White-eared Ground-Sparrow- I hear this cool bird out back on a daily basis.

I might bird the Poas area although would more likely be checking out a road that borders the cloud forests of Braulio Carrillo National Park. That less traveled way connecting Varablanca in the highlands to Socorro in the foothills offers a precious glimpse into wilderness that may host Solitary Eagle and other rare birds. Would I get lucky with antpittas and ground-cuckoos species at an antswarm? Would a forest-falcon make a sudden, stealthy appearance? When the forest is intact, when its lush, complicated body of green and moss and massive trees creeps up and down ravines for several kilometers, it feels like anything is possible.

A view along this road.

With high clearance and a four wheel drive, a birder can explore that exciting byway, bird the way down to lower elevations where glittering flocks of tanagers move through the bromeliads, where White Hawks call from the mist, where we can find hawk-eagles and other birds of the deep wild places. In fact, forget the vehicle, a trek down that road would be an exciting expedition coupled with the promise of avian adventure. The trek would provide much needed insight into raptor and cotinga populations. It might tell us if umbrellabirds still inhabit those forests, and might even reveal the presence of unicorn birds like the Gray-headed Piprites and the Black-crowned Antpitta.

It would be best to do this erstwhile expedition for at least three nights, camping along the way. Maybe four would be even better because the more time you spend in quality tropical habitat, the more you see, the better the chance of detecting a higher percentage of what is truly there.

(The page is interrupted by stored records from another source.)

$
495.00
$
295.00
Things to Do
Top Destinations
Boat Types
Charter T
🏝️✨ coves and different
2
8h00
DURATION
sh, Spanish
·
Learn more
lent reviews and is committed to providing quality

It’s like opening the window to see just a bit more, the stuff that was just outside of view, gazing longer at a complex painting to eventually find treasures hidden in plain sight.

Even with that window of focused observation, it still wouldn’t be everything because birds wander, some are in constant natural stealth mode, tropical birds play by their own complex set of rules. But, you won’t find anything if you don’t look and a trek down that road will reveal more of what’s going on than a one-day, bumpy drive. I hope I can do that mini-expedition some day, explore that road at leisure because no matter what I find, I already know that the birding will be nothing less than fantastic.

One of the best places to use as a base while exploring the Varablanca-Socorro road is Albergue Socorro. With luck, in 2021, another lodge with fantastic birding potential in this area will also be open and ready to impress. To learn more about where to look for birds in Costa Rica and to get ready for any type of birding trip to this beautiful country, please support my blog by purchasing How to See, Find, and Identify Birds in Costa Rica. Happy birding!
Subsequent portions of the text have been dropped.